◆ PROBLEM TO SOLVE:
Please copy every line from the following entries in which the word "einen" appears.

◆ PROVIDED ENTRIES:

****************************************

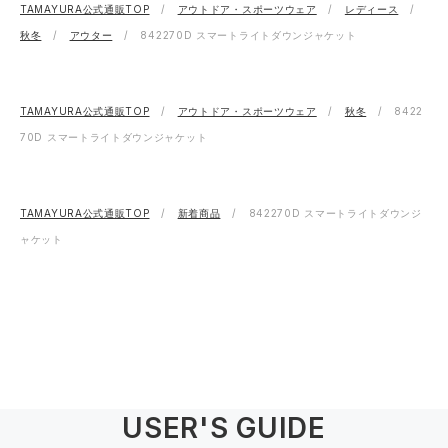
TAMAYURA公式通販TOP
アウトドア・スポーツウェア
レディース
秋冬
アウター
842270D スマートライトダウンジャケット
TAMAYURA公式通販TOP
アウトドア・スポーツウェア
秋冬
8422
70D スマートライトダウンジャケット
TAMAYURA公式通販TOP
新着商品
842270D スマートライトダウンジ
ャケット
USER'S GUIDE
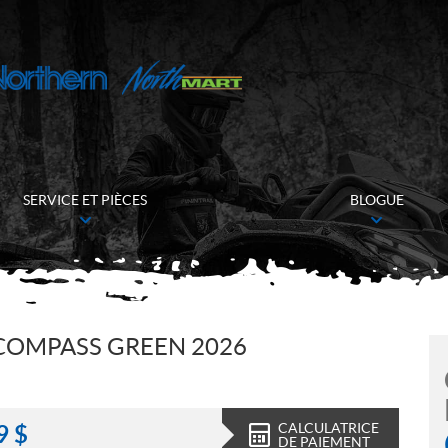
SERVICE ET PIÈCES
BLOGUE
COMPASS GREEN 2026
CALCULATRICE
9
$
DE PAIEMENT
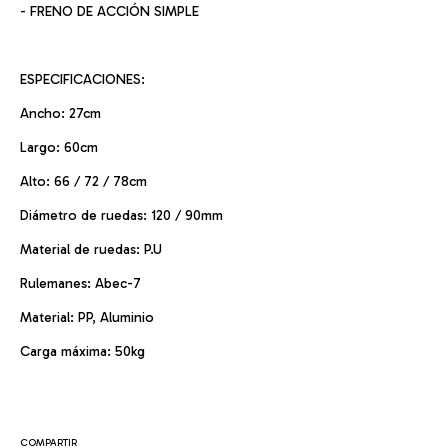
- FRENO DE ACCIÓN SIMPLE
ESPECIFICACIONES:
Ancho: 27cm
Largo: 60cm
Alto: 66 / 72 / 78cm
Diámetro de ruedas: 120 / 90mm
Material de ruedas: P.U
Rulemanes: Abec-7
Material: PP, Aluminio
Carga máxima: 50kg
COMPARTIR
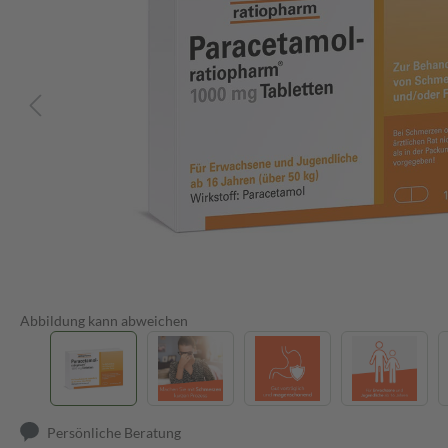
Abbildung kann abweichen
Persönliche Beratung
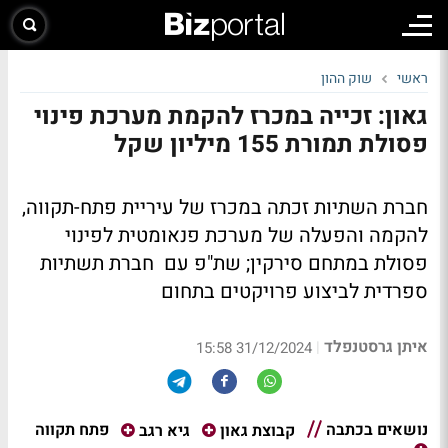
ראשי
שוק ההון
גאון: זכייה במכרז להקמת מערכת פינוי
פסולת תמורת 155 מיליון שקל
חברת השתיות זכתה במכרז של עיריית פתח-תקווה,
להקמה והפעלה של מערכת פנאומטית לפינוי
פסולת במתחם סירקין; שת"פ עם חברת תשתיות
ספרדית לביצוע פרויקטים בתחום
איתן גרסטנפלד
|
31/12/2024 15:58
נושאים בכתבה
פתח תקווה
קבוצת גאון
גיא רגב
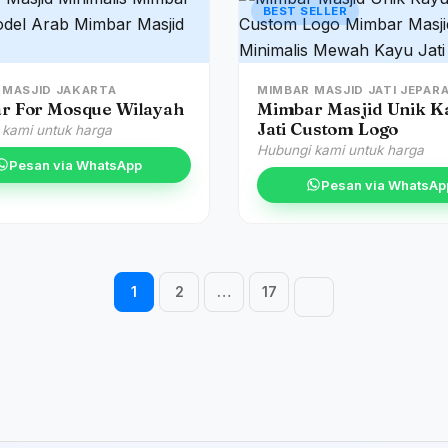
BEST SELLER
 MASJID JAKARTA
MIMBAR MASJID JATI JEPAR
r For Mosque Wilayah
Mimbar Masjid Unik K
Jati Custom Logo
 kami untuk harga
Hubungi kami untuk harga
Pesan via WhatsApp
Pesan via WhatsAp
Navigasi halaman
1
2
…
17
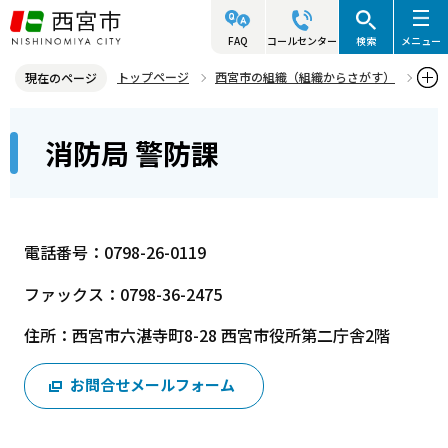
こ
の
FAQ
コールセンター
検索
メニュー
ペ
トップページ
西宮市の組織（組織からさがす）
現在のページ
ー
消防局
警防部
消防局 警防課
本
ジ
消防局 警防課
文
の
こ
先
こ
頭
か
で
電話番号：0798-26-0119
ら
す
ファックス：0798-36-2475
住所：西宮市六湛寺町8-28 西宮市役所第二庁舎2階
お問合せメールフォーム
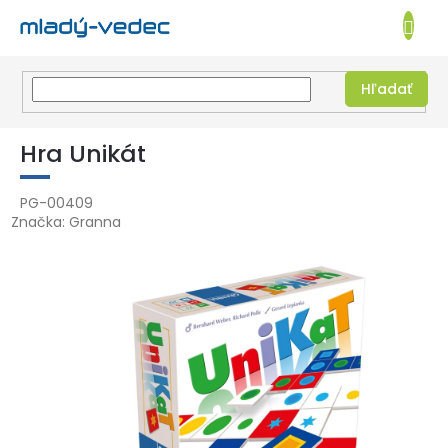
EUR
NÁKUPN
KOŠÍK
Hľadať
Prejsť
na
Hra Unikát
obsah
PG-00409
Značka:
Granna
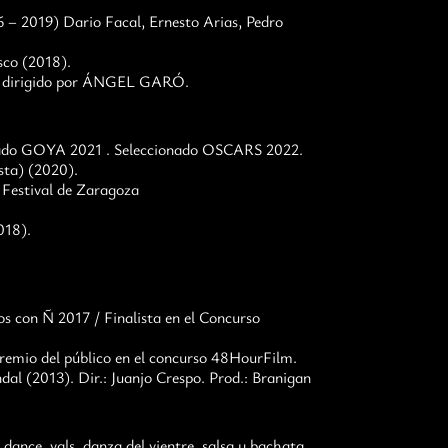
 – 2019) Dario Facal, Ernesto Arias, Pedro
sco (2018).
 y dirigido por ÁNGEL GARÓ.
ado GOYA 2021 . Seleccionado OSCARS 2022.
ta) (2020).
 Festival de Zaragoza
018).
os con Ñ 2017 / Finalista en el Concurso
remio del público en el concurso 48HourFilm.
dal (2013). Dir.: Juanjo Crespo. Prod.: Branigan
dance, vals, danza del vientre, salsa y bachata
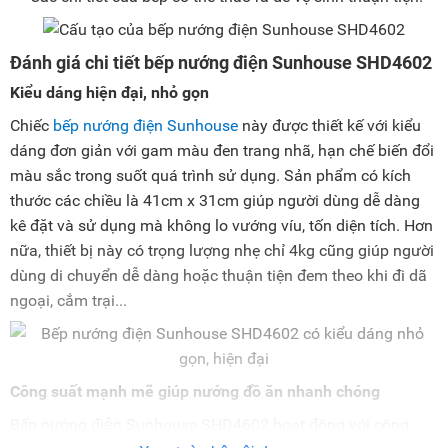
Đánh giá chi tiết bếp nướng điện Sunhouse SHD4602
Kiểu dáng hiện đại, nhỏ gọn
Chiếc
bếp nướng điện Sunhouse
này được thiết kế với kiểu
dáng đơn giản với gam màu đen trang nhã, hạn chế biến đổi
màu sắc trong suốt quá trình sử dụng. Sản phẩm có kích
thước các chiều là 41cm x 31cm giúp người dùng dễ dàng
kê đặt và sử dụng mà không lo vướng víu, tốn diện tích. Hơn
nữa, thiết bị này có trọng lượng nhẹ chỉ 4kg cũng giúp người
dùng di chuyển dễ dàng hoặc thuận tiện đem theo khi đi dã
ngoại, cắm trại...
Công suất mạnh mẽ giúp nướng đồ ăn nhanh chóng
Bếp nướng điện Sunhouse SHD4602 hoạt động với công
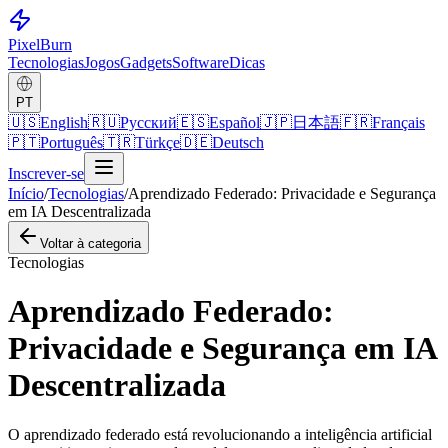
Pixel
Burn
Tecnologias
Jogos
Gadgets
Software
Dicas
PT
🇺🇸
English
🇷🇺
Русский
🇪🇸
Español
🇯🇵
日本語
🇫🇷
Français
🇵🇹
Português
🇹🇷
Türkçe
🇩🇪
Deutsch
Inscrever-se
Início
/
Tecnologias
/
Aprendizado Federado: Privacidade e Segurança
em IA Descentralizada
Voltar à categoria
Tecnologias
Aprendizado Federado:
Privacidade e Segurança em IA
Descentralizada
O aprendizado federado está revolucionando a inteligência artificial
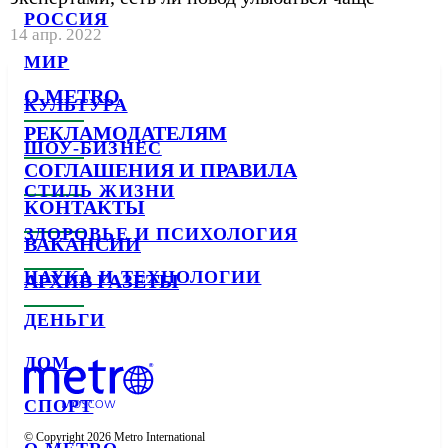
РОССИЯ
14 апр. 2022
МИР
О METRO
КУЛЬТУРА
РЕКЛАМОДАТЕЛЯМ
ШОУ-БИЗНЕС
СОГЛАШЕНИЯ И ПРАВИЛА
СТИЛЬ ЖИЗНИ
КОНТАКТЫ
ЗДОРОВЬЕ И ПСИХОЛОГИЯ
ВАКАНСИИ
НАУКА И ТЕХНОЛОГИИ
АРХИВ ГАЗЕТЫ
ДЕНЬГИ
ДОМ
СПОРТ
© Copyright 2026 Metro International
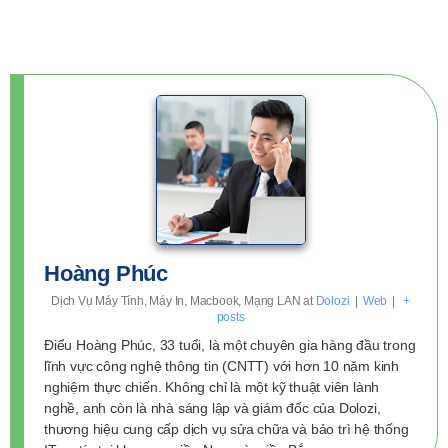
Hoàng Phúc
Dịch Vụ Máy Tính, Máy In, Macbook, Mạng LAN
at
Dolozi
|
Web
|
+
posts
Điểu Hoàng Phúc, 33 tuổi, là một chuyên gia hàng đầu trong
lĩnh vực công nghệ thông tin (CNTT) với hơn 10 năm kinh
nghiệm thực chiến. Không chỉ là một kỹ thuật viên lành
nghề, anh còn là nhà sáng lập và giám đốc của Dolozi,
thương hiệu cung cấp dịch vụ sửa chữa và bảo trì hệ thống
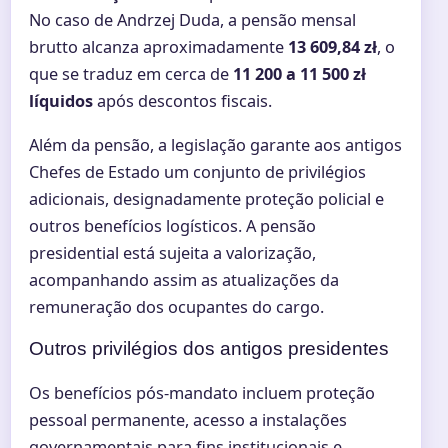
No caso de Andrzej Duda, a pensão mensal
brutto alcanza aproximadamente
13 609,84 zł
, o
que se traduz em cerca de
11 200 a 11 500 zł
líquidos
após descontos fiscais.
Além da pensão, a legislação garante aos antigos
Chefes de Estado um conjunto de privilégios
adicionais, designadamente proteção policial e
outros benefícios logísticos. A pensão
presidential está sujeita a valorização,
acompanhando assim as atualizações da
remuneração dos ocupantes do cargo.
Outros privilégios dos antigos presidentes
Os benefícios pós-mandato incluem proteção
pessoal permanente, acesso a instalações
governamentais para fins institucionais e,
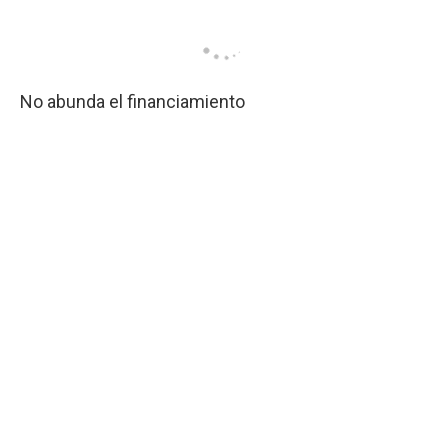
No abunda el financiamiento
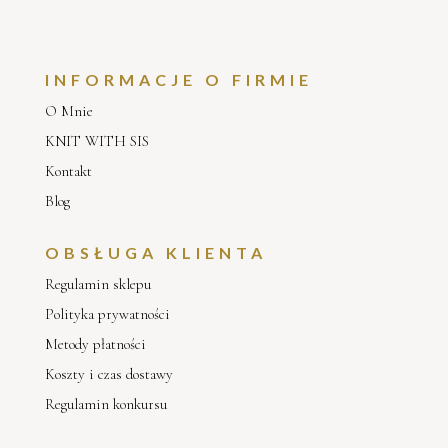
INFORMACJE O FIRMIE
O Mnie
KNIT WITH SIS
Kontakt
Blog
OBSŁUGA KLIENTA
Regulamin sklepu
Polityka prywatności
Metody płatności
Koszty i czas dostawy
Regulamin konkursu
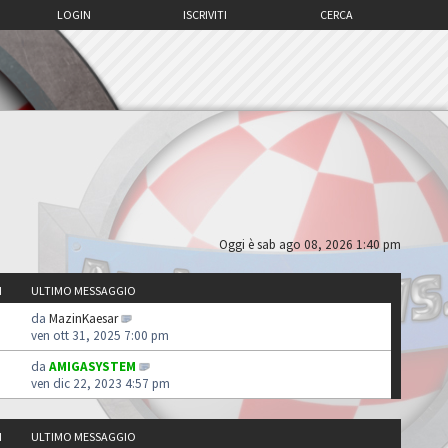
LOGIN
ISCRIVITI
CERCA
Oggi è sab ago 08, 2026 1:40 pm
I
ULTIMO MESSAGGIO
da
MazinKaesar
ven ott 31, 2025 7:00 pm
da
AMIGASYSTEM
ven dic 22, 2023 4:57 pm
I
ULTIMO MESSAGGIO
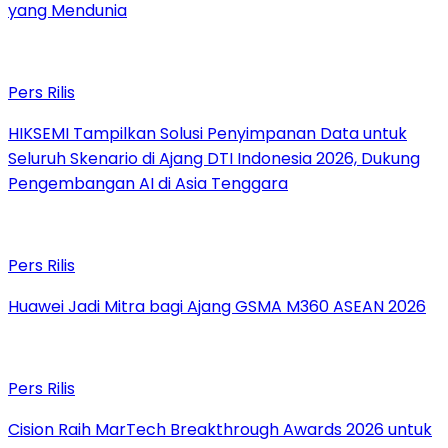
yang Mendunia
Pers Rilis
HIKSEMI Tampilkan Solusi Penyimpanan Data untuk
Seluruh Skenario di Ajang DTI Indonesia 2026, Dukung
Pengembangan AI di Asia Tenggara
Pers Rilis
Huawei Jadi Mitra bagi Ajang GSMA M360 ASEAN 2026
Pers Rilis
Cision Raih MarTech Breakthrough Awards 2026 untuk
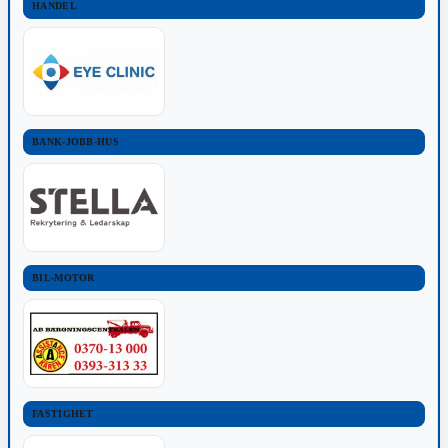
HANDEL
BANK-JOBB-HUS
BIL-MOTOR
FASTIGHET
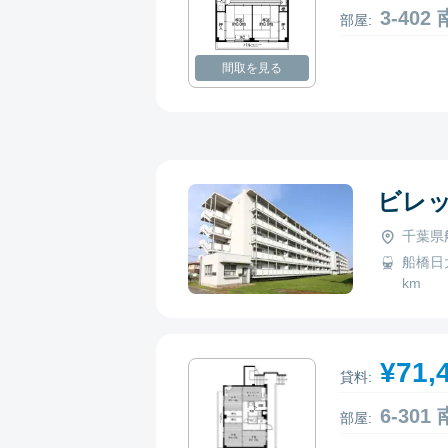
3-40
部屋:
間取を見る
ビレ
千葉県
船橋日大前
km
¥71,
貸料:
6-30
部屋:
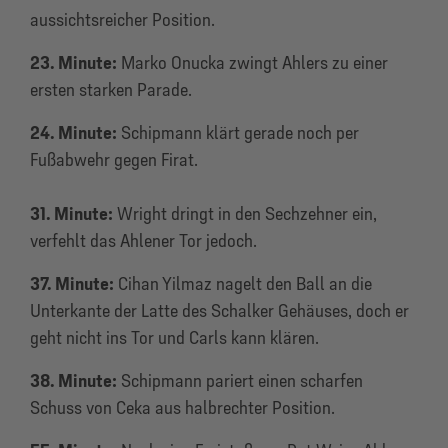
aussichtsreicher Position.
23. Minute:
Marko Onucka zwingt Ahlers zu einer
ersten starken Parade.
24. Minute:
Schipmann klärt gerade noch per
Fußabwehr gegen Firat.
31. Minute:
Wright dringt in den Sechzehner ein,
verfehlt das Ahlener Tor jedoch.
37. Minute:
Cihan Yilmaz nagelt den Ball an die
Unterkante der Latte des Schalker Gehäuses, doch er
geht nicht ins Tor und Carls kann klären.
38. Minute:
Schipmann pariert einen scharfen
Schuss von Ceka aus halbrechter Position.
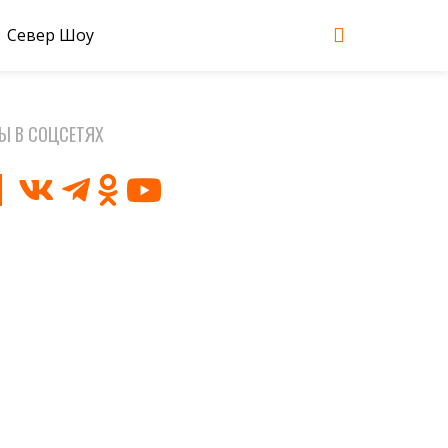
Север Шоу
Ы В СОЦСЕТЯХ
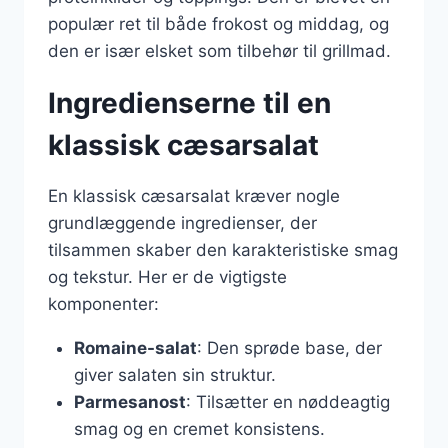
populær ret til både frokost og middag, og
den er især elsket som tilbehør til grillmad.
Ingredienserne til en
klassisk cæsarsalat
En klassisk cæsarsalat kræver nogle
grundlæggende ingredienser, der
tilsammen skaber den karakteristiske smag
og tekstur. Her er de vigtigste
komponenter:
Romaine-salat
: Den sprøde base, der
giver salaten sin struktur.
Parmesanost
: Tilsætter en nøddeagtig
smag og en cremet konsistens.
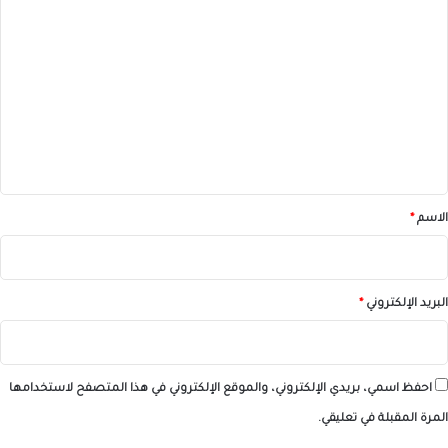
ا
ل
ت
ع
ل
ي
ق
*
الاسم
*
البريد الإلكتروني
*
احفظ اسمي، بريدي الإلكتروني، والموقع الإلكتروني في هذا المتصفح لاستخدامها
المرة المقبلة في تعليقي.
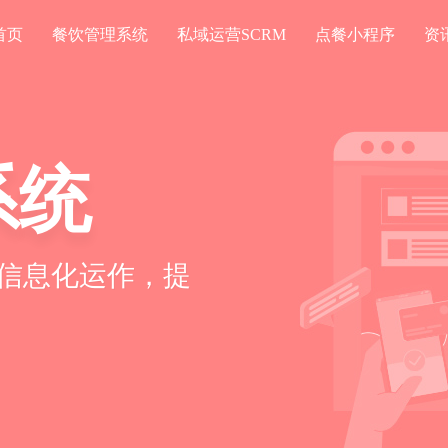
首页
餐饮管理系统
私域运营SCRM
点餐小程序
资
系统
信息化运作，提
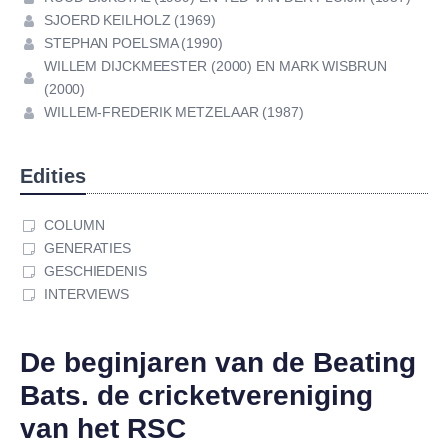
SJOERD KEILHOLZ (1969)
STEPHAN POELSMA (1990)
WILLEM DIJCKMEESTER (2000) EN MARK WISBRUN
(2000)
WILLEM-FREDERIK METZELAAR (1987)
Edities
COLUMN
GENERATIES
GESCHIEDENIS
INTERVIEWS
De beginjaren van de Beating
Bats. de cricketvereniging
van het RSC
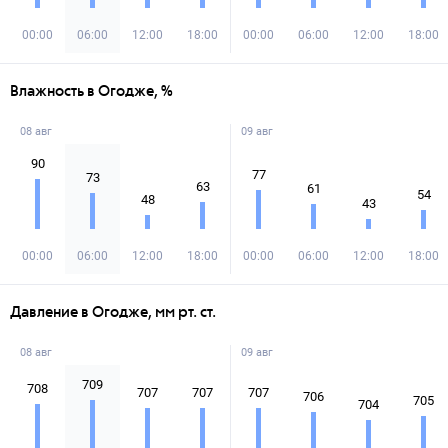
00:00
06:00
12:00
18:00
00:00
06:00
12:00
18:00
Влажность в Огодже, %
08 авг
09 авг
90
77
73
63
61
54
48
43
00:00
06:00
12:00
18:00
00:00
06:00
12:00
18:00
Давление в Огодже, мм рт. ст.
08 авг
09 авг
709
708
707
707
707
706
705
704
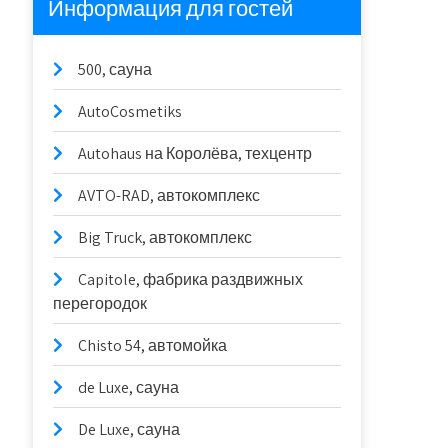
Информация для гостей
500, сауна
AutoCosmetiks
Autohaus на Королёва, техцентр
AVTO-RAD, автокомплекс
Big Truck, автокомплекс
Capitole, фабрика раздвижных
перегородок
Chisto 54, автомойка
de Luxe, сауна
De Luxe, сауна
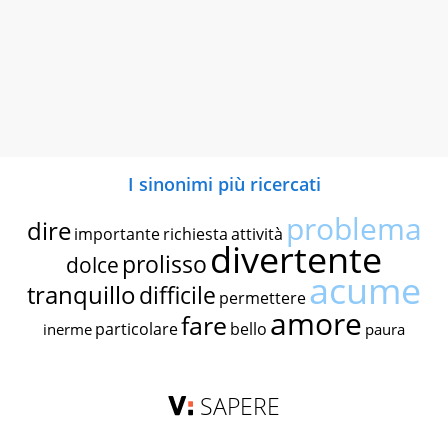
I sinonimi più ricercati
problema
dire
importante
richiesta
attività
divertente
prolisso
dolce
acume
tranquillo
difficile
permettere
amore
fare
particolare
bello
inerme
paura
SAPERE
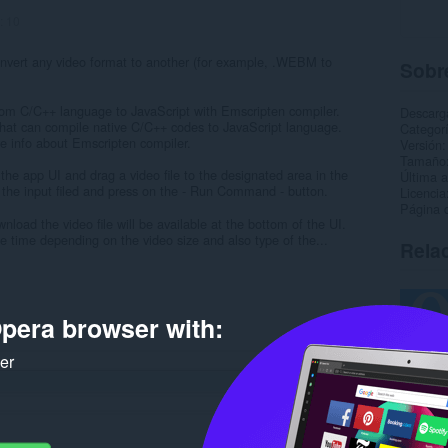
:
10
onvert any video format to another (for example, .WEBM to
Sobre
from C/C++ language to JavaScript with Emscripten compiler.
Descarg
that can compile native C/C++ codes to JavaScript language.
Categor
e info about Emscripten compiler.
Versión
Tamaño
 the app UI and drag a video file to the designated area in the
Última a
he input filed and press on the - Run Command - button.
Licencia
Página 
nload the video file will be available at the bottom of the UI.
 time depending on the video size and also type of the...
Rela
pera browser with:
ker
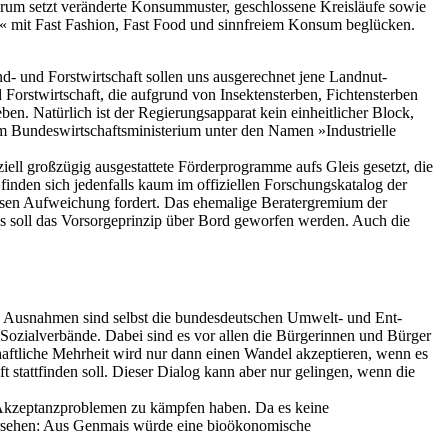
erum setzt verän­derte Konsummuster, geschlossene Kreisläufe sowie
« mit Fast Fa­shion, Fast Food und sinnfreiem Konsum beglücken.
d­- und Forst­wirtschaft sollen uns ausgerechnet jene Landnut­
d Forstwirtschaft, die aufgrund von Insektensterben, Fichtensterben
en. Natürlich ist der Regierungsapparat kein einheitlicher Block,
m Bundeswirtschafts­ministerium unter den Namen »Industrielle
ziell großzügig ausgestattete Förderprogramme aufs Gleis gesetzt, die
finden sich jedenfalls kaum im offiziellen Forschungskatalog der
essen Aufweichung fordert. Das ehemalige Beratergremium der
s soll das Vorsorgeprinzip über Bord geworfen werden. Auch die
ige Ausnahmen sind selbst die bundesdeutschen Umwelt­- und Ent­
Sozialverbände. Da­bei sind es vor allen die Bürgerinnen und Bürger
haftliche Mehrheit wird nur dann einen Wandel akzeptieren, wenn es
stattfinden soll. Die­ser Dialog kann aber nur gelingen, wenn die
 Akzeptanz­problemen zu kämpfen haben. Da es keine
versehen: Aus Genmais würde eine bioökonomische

****************************************

◆ RESPONSE BOX:
Schipmann pariert einen scharfen
haftliche Mehrheit wird nur dann einen Wandel akzeptieren, wenn es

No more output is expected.